A Mobilidade Urbana deve ser Sustentável, é preciso pensar o transporte, o trânsito e o pedestre de maneira inclusiva, racional e ecologicamente viável.

Diversos fatores devem ser relacionados no contexto mobilidade, como serviços públicos, local de trabalho das pessoas, os diversos pontos da cidade, os equipamentos e o meio ambiente.
 O espaço do pedestre precisa ser respeitado, o que implica a construção de calçadas confortáveis, seguras, sem buracos, padronizadas, protegidas por sinalizações e sem qualquer obstáculo, o que não reflete a realidade do dia a dia.
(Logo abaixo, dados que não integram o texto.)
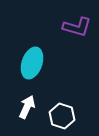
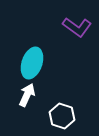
purple L-shape: rotated 20 degrees clockwise
white arrow: moved 12 px up
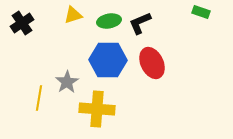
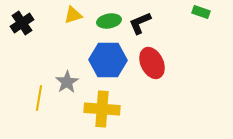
yellow cross: moved 5 px right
A todo o momento o rádio, a TV e as redes sociais sugerem que o cidadão privilegie o transporte público, deixe o carro em casa e utilize transporte não poluente. No entanto para que isto ocorra precisamos de um transporte de qualidade, eficiente e rápido; vivemos numa sociedade que privilegia o transporte individual, não investe em transporte de massa que seja eficiente e convidativo. O uso da bicicleta é sempre ventilado como pilar da sustentabilidade, no entanto não há incentivos fiscais e estruturais para que o indivíduo utilize este veículo como meio sustentável e ecologicamente correto.

Recentemente foi criado o Conselho Municipal de Mobilidade Urbana, composto por representantes da sociedade, legislativo e executivo municipais.

A população tem papel fundamental na construção da cidade, o Comurb deveria ser um Conselho deliberativo, pois há representantes de toda a sociedade em sua composição.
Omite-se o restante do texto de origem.